## Problem to solve
Write out exactly the lines from the one containing "kezelése ma m" through the last line of the records below, including both.

= Beginning of Section =

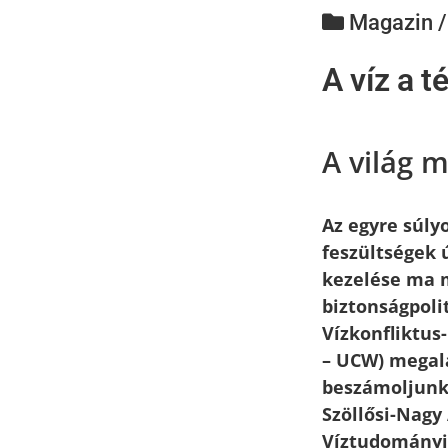
Magazin 
A víz a té
A világ 
Az egyre súly
feszültségek 
kezelése ma m
biztonságpoli
Vízkonfliktus
– UCW) megala
beszámoljunk 
Szöllősi-Nagy
Víztudományi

= End of Section =

## Result for this task
kezelése ma m
biztonságpoli
Vízkonfliktus
– UCW) megala
beszámoljunk 
Szöllősi-Nagy
Víztudományi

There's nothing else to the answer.